Die Wärmeenergie verselbständigt sich zu einem eigenen Wirtschaftsgut, wenn sie über Wärmemengenzähler bestimmungsgemäß an Abnehmer geliefert oder für private Zwecke verbraucht wird. Der private Verbrauch selbst erzeugter Wärmeenergie ist keine mit den tatsächlichen Selbstkosten anzusetzende Nutzungsentnahme, sondern eine nach § 6 Abs. 1 Nr. 4 Satz 1 Halbsatz 1 EStG mit dem Teilwert zu bewertende Sachentnahme. Die (Wieder-)Herstellungskosten sind auch bei sog. Kuppelerzeugnissen tauglicher Maßstab zur Bestimmung des Teilwerts. Als Teilwert ist jedoch der Veräußerungspreis anzusetzen, wenn sich für Erzeugnisse gleicher Art und Güte ein niedrigerer Marktpreis gebildet hat (; veröffentlicht am ).

Sachverhalt: Die Klägerin ist eine GbR. Ihre Gesellschafter sind Eheleute. Die Klägerin betreibt seit 2012 ein Blockheizkraftwerk (BHKW) mit Biogasanlage mit einer Maximalleistung von 75 kWh. Verwertet zu Strom wird überwiegend die im landwirtschaftlichen Betrieb des Gesellschafters anfallende Gülle. Der Strom wird vollständig entgeltlich in das öffentliche Stromnetz eingespeist. Die beim Betrieb des Blockheizkraftwerks anfallende Wärme wird zum einen zum Beheizen des Wohnhauses der Gesellschafter genutzt. Zum anderen liefert die Klägerin entgeltlich Wärme an den Cousin eines Gesellschafters zum Beheizen dessen Wohnhauses.

Die Klägerin setzte für die Nutzung der Wärme zu privaten Zwecken ihrer Gesellschafter einen Entnahmewert unter Berücksichtigung des dem Cousin des Gesellschafters in Rechnung gestellten Werts je kWh an.

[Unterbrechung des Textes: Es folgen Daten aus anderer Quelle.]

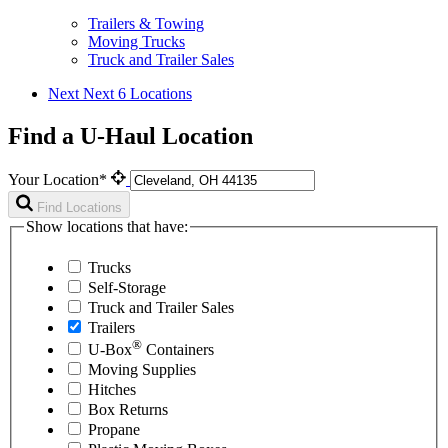
Trailers & Towing
Moving Trucks
Truck and Trailer Sales
Next
Next 6 Locations
Find a U-Haul Location
Your Location*
Find Locations
Show locations that have:
Trucks
Self-Storage
Truck and Trailer Sales
Trailers
®
U-Box
Containers
Moving Supplies
Hitches
Box Returns
Propane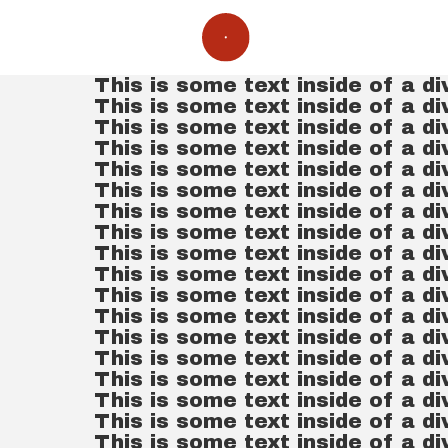
This is some text inside of a di
This is some text inside of a di
This is some text inside of a di
This is some text inside of a di
This is some text inside of a di
This is some text inside of a di
This is some text inside of a di
This is some text inside of a di
This is some text inside of a di
This is some text inside of a di
This is some text inside of a di
This is some text inside of a di
This is some text inside of a di
This is some text inside of a di
This is some text inside of a di
This is some text inside of a di
This is some text inside of a di
This is some text inside of a di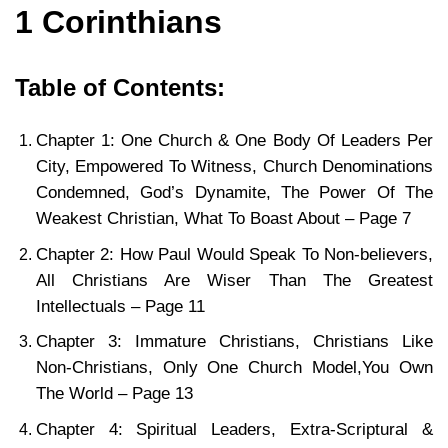
1 Corinthians
Table of Contents:
Chapter 1: One Church & One Body Of Leaders Per
City, Empowered To Witness, Church Denominations
Condemned, God’s Dynamite, The Power Of The
Weakest Christian, What To Boast About – Page 7
Chapter 2: How Paul Would Speak To Non-believers,
All Christians Are Wiser Than The Greatest
Intellectuals – Page 11
Chapter 3: Immature Christians, Christians Like
Non-Christians, Only One Church Model,You Own
The World – Page 13
Chapter 4: Spiritual Leaders, Extra-Scriptural &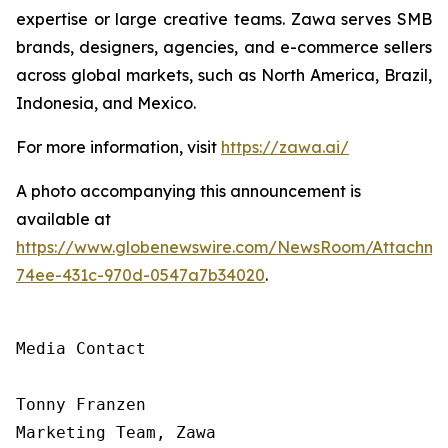
expertise or large creative teams. Zawa serves SMB
brands, designers, agencies, and e-commerce sellers
across global markets, such as North America, Brazil,
Indonesia, and Mexico.
For more information, visit
https://zawa.ai/
A photo accompanying this announcement is
available at
https://www.globenewswire.com/NewsRoom/Attachme
74ee-431c-970d-0547a7b34020
.
Media Contact

Tonny Franzen

Marketing Team, Zawa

Das beklagte FA erhöhte Wert unter Berücksichtigung des bundesweit einheitlichen durchschnittlichen Fernwärmepreises, der anhand tatsächlicher Verkäufe innerhalb Deutschlands ermittelt wird.

Die Klage hatte vor dem FG Erfolg. Das FG () führte aus, dass eine Nutzungsentnahme mit dem Teilwert anzusetzen ist und dass dieser im Streitfall antragsgemäß mit dem Wert, zu dem die Klägerin die Wärme an den weiteren angeschlossenen Haushalt liefert, zu berücksichtigen ist.

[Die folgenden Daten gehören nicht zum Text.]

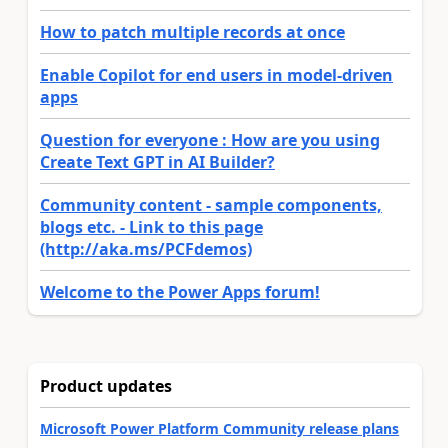
How to patch multiple records at once
Enable Copilot for end users in model-driven
apps
Question for everyone : How are you using
Create Text GPT in AI Builder?
Community content - sample components,
blogs etc. - Link to this page
(http://aka.ms/PCFdemos)
Welcome to the Power Apps forum!
Product updates
Microsoft Power Platform Community release plans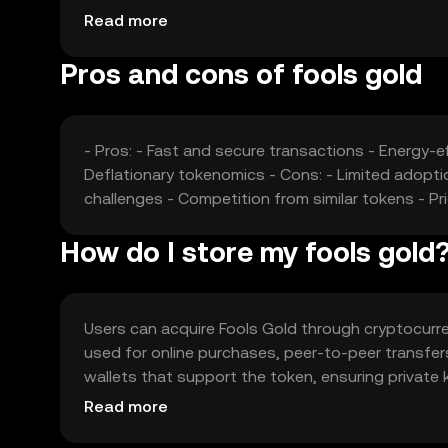
offering similar functionalities may affect its ma
Read more
advancements also contribute to price fluctuatio
Pros and cons of fools gold
- Pros: - Fast and secure transactions - Energy-
Deflationary tokenomics - Cons: - Limited adopti
challenges - Competition from similar tokens - Pric
How do I store my fools gold
Users can acquire Fools Gold through cryptocurrenc
used for online purchases, peer-to-peer transfer
wallets that support the token, ensuring private 
Always be cautious of phishing attempts. Availabil
Read more
local regulations before engaging in transactions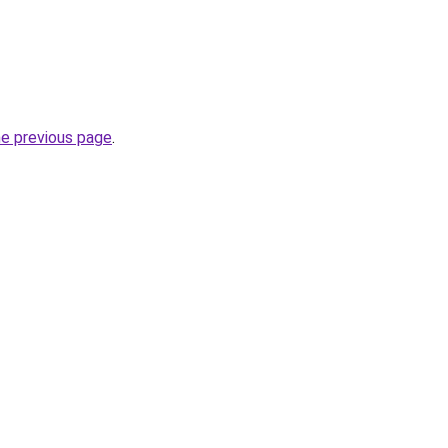
he previous page
.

Der BFH wies die Revision des FA als unbegründet zurück und führte aus:

  • Das FG hat als Bewertungsmaßstab für die Entnahme zu Recht nach § 6 Abs. 7 Nr. 2, Abs. 1 Nr. 4 Satz 1 Halbsatz 1 EStG den Teilwert zugrunde gelegt. Denn die in den Verkehr gebrachte Wärmeenergie stellt ein (bilanzierungsfähiges) Wirtschaftsgut dar. Der private Verbrauch der Wärmeenergie ist daher entgegen der Auffassung des FA keine mit den tatsächlichen Selbstkosten anzusetzende Nutzungsentnahme.

  • Der steuerrechtliche Begriff des Wirtschaftsguts ist weit zu fassen und auf der Grundlage einer wirtschaftlichen Betrachtungsweise auszulegen. Nach ständiger Rechtsprechung beinhaltet der Begriff des zu aktivierenden "Wirtschaftsguts" in Anlehnung an den Begriff "Vermögensgegenstand" im Handelsrecht nicht nur Sachen und Rechte i. S. des BGB, sondern auch sonstige Vorteile (vgl. ).

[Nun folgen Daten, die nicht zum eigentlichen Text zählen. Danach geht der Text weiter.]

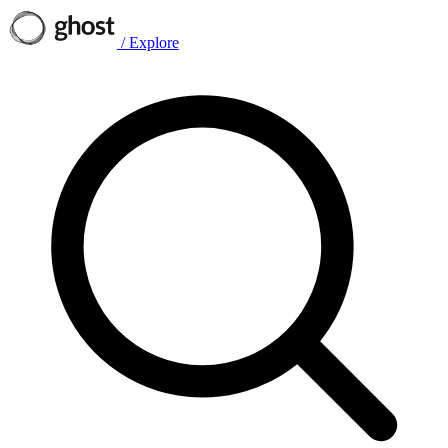
/
Explore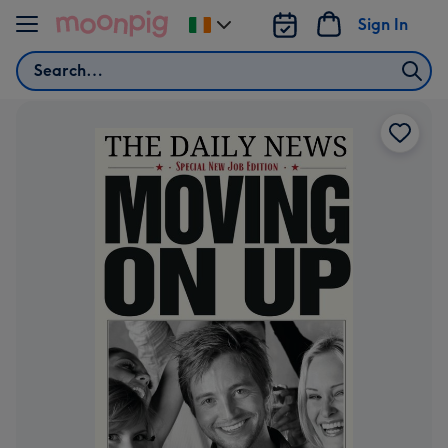
Skip to content
Sign In
Change
delivery
Search
destination
from
Ireland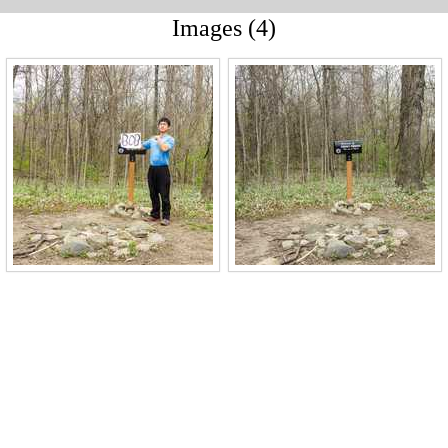
Images (4)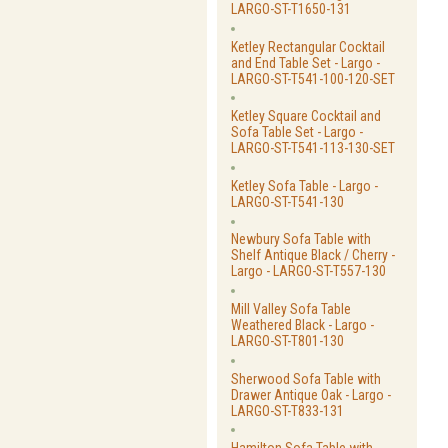
LARGO-ST-T1650-131
Ketley Rectangular Cocktail
and End Table Set - Largo -
LARGO-ST-T541-100-120-SET
Ketley Square Cocktail and
Sofa Table Set - Largo -
LARGO-ST-T541-113-130-SET
Ketley Sofa Table - Largo -
LARGO-ST-T541-130
Newbury Sofa Table with
Shelf Antique Black / Cherry -
Largo - LARGO-ST-T557-130
Mill Valley Sofa Table
Weathered Black - Largo -
LARGO-ST-T801-130
Sherwood Sofa Table with
Drawer Antique Oak - Largo -
LARGO-ST-T833-131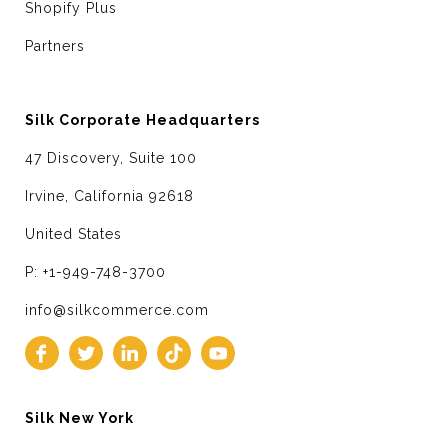
Shopify Plus
Partners
Silk Corporate Headquarters
47 Discovery, Suite 100
Irvine, California 92618
United States
P: +1-949-748-3700
info@silkcommerce.com
Silk New York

  • In verschiedenen Ländererlassen gehen die Finanzverwaltungen bezüglich der Bewertung der für private Zwecke verbrauchten Wärme stillschweigend davon aus, dass diese Energie ein Wirtschaftsgut sei. Denn sie bewerten diese Entnahme mit dem Teilwert nach § 6 Abs. 1 Nr. 4 Satz 1 EStG (z.B. Schreiben der OFD NRW v. - S 2130 2011/0003 St 146, Tz. 2.2).

  • Das FG kam nach Würdigung der im Streitfall gegebenen Umstände zu dem Ergebnis, dass der mit dem Cousin des Gesellschafters für die Lieferung der Wärmeenergie vereinbarte Veräußerungspreis von 2,521 Cent/kWh marktgerecht war. Dieser Preis, so das FG, habe dem regional üblichen entsprochen, der für die Lieferung von Abwärme aus BHKW erzielbar gewesen sei. Diese Würdigung ist möglich und verstößt weder gegen Denkgesetze noch Erfahrungssätze.